The authors conduct control experiments to ensure that the observed OCR suppression stems from actual text removal rather than artifacts introduced by inpainting. They compare three different inpainting methods against a random box baseline to validate the specificity of their PCA-based intervention. Different inpainting techniques yield similar levels of explained variance and OCR suppression The random box control shows minimal impact on both variance and OCR accuracy Results confirm that the identified signals are specific to text removal rather than general image perturbations
The authors evaluate different layer-wise interventions on the Qwen3-VL-2B model to observe the impact on OCR and visual reasoning tasks. Results show that interventions in the mid-network range can suppress OCR while simultaneously improving performance on certain visual tasks like counting. Interventions at specific mid-layers achieve significant OCR suppression while increasing counting accuracy Certain interventions provide a trade-off where counting improves but spatial reasoning and general visual QA scores decrease Multi-layer interventions can effectively reduce OCR with varying impacts on downstream visual reasoning tasks
The authors identify the most OCR-selective attention heads by ranking them based on their selectivity ratio. These heads are primarily concentrated within specific mid-network layers. The most selective heads are located within layers 16, 18, 8, 12, and 17 Selectivity ratios for the top ranked heads range from approximately 1.10 to 1.41 A significant cluster of highly selective heads is found in the mid-layer range between layer 16 and layer 20
The authors evaluate how targeted OCR interventions affect various visual reasoning tasks across different model architectures. Results show that while some models achieve improved performance in counting tasks with minimal impact on other metrics, others experience significant degradation in spatial reasoning and general visual QA. Qwen3-VL-4B achieves a favorable trade-off by improving counting performance with only minor impacts on spatial reasoning and general visual QA. Smaller models like Qwen3-VL-2B and Phi-4 show gains in counting but suffer from notable declines in spatial reasoning and general visual tasks. InternVL exhibits a complete degradation in all measured metrics when interventions are applied to its early-layer bottleneck.
The authors evaluate different PCA-based interventions on the Qwen3-VL-4B model to identify optimal layers for OCR suppression. Results show that targeting specific mid-layer components can improve object counting performance while maintaining or slightly adjusting other visual reasoning capabilities. Multi-layer interventions at layers 17 through 19 achieve a favorable balance by improving counting and general visual QA with minimal impact on spatial reasoning. Single-layer interventions at layer 18 lead to a significant collapse in general visual QA performance. Certain mid-layer interventions, such as pca_L17_pc5, demonstrate effective trade-offs by increasing counting accuracy while preserving most other metrics.

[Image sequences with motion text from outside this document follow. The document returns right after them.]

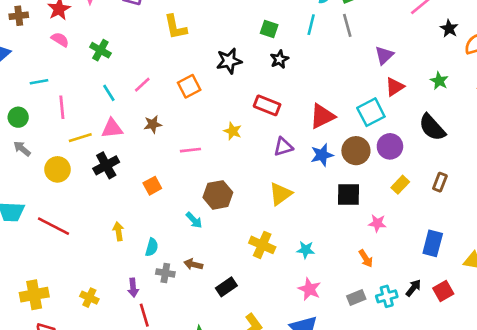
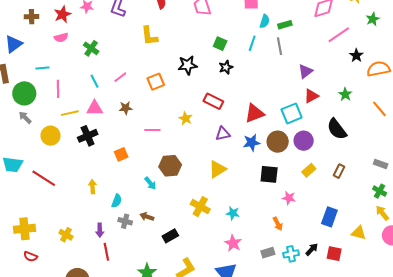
pink semicircle: (60, 40) -> (61, 38), turned 128
green circle: (18, 117) -> (24, 93), size x1.5
red square: (443, 291) -> (334, 254), turned 35

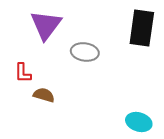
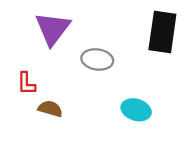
cyan ellipse: (139, 122) -> (136, 110), moved

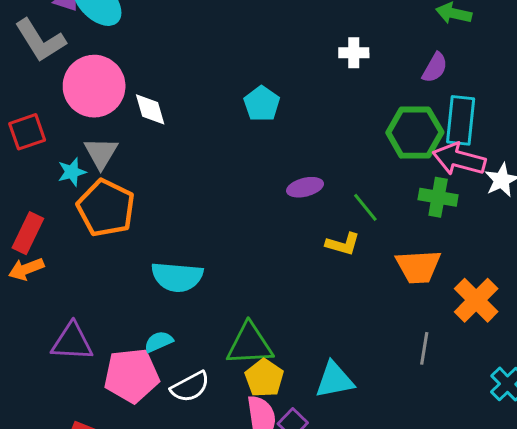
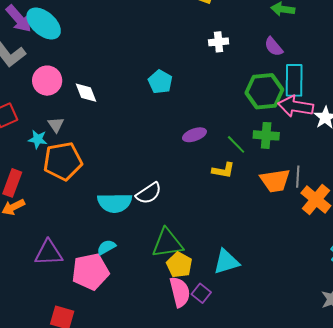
purple semicircle: (435, 68) -> (274, 47), turned 115
pink circle: (94, 86) -> (47, 81), size x0.7
gray triangle: (101, 153) -> (56, 125), size x0.7
cyan star: (72, 172) -> (38, 139), turned 30
green cross: (438, 197) -> (266, 135), moved
orange pentagon: (106, 208) -> (63, 161), turned -30
gray line: (424, 348) -> (298, 177), moved
white semicircle: (190, 387) -> (149, 193), moved

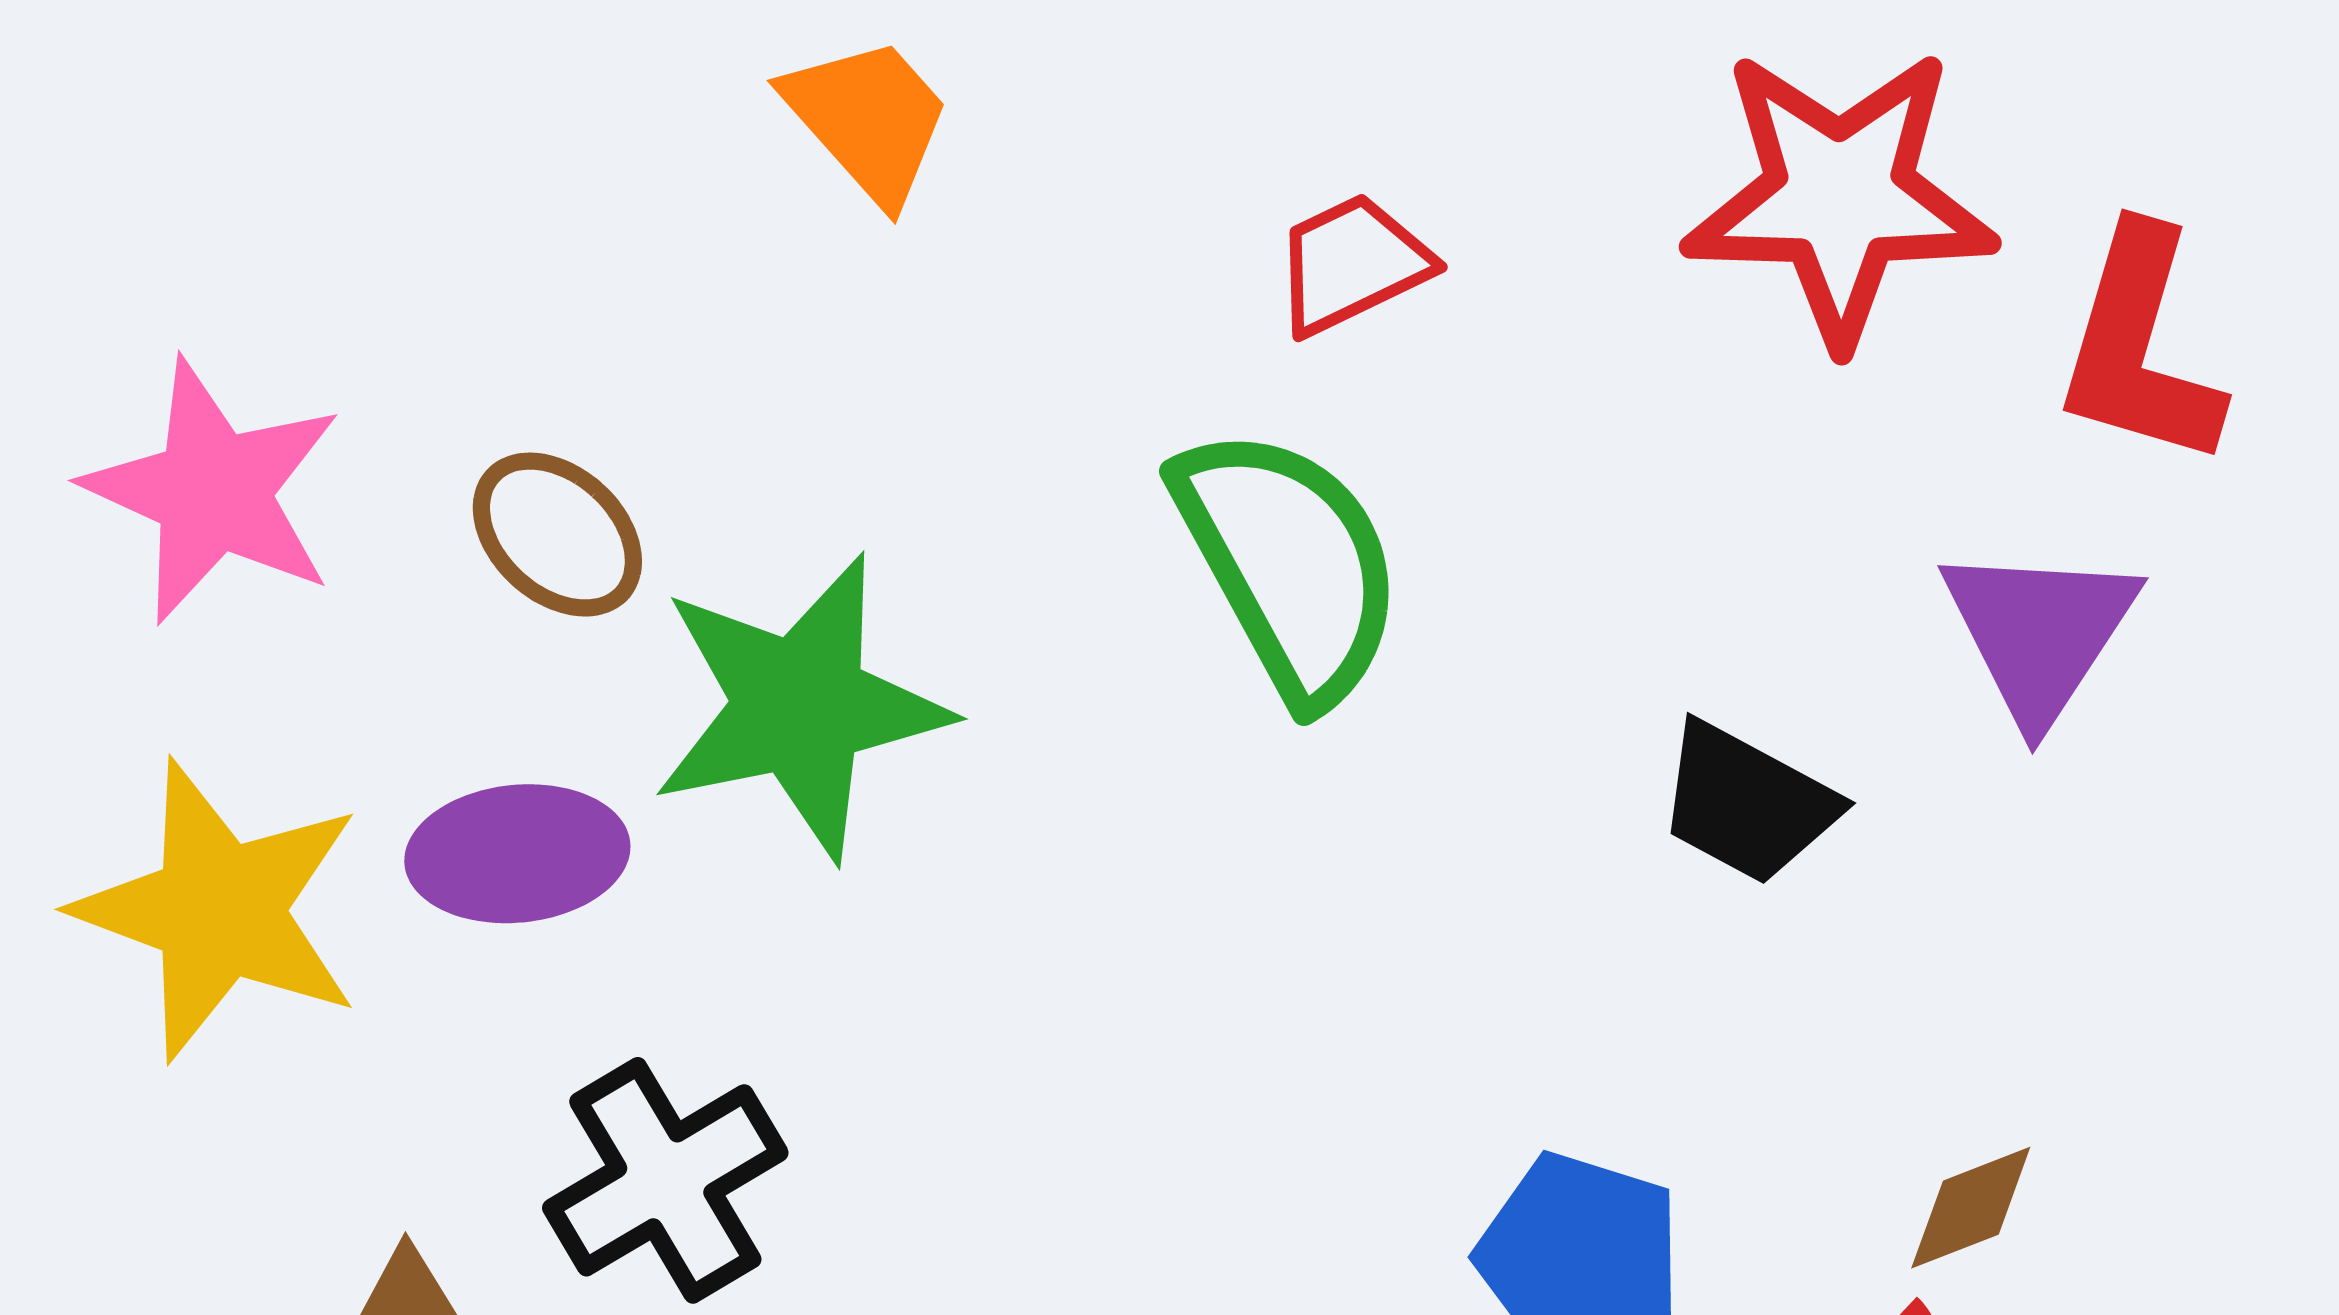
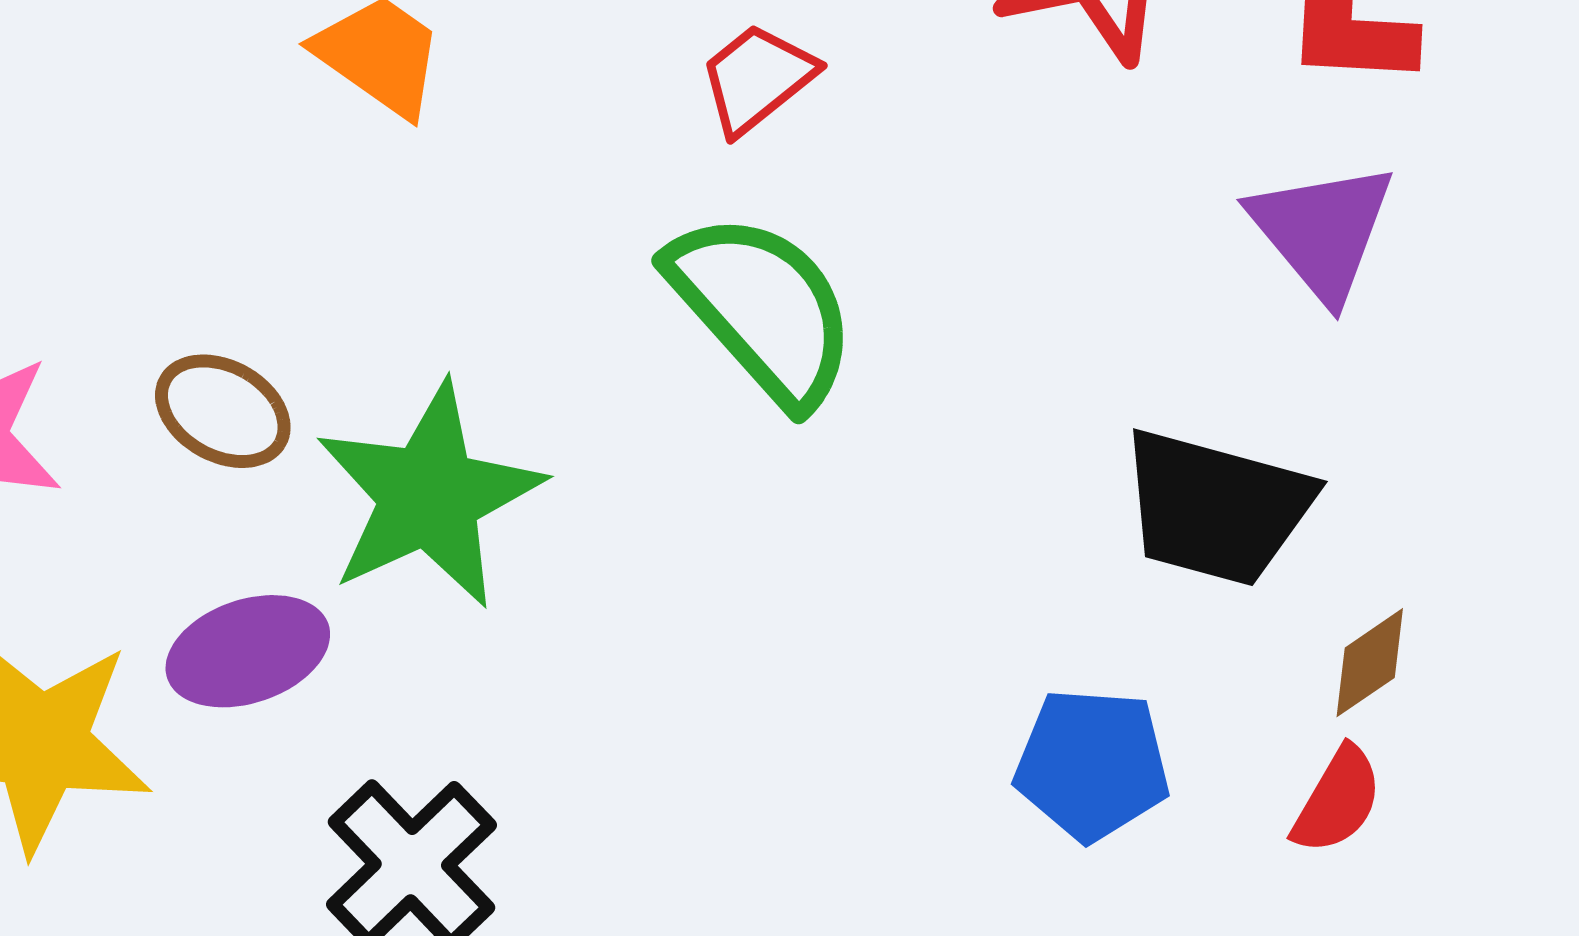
black trapezoid: (1747, 803) -> (1216, 507), moved, size x1.4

The authors conduct control experiments and layer-wise interventions to validate that their PCA-based method specifically suppresses OCR without being caused by general image perturbations. By identifying highly selective attention heads in the mid-network layers, they demonstrate that targeted interventions can suppress text recognition while potentially improving certain visual tasks like counting. The effectiveness of these interventions varies across architectures, with some models achieving a favorable balance between OCR suppression and reasoning capabilities while others experience performance trade-offs.